NEW KIDS ON THE BLOCK
The Block
Interscope
Comeback alert! Although Take That’s recent comeback has been spectacular in its success, it’s worth bearing in mind that the Spice Girls’ and Boyzone’s efforts have been less impressive. So, with success on the nostalgia circuit by no means guaranteed, what to make of these 30-somethings coming back almost 20 years after their heyday? What we get here is a slick R’n’B album with a bit of lowest common denominator rap thrown in. There’s the impression that a certain ‘maturity’ has been created so as not to alienate their middle-aged housewife fanbase but there’s precious little to excite.

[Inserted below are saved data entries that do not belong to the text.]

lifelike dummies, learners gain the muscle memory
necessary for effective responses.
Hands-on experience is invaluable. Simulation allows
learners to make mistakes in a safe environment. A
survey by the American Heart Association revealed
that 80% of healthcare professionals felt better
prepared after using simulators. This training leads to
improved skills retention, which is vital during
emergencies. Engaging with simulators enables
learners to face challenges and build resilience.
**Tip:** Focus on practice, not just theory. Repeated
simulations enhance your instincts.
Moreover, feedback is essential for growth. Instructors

I was wondering if post-Backstreet /N-Sync there might be some of that epic production trickery going on. But the nearest the fivesome gets is having their vocals chucked through a vocoder; it’s frankly horrible. Even if you think your wife or girlf might like to relive her youth with a bit of nostalgia, leave The Block well alone. Buy her some Black Magic and a Babycham instead – you're far more likely to get lucky that way.

MILEY CYRUS
Breakout
Hollywood Records
It’s so easy to find yourself being inadvertently misogynistic. Just watch telly for an hour and you’re confronted with ads for our own Duffy, Hilary Duff, Bovril Latrine, Sandi Thom, Beth Rowley, Gabriella Cilmi, Amy Macdonald, Sara Bareilles and so on and on… ‘For goodness sake, who are these women and why do they all sound the same?’ comes the scream at the TV set. Well, don’t blame them. It’s a fad. Music goes in cycles and at the moment it’s the turn of earnest but pretty women with guitars and pianos singing emotive tunes about important things that, yes, all sound pretty much the same. Miley Cyrus in this case also has a television career as something called Hannah Montana and is younger than Nirvana’s Nevermind. Scary. Her songwriters have supplied her with some important-sounding emotive guitar and piano numbers (of course) and then when the ideas ran out they introduced her to Cyndi Lauper’s Girls Just Want To Have Fun. Quite frankly she might only be 16 and have pipes yet to be destroyed by the bad habits it’s hoped she develops to annoy her Disney paymasters, but she’s surplus to requirements. Oh if your kids know what Hannah Montana is, you should be ashamed of your parenting skills.

THE AUTOMATIC
This Is A Fix
B Unique
So livewire keyboardist Pennie has left and the Cowbridge foursome are back, now with ex-Yourcodenameis:milo frontman Paul Mullen in the fold. And the results are very impressive. Responsible Citizen kicks off, showcasing a fuller sound, then the point is rammed home with lead single Steve McQueen. The Automatic have gone ‘rock’ and shorn themselves of the slightly kitsch (almost novelty?) element that saw them score a number three hit with Monster. Instead, we get a more mature song-writing style that takes longer to break down but is actually more rewarding. Magazines recalls a bit of Panic! At The Disco and there’s certainly a lot more influence from American indie/punk this time round. Whether this is due to personnel change or a concerted attempt to break the US market is yet to be seen, but the shift is smooth. While there are no chart-smashing stand-outs, This Is A Fix really hits the mark with a more mature style.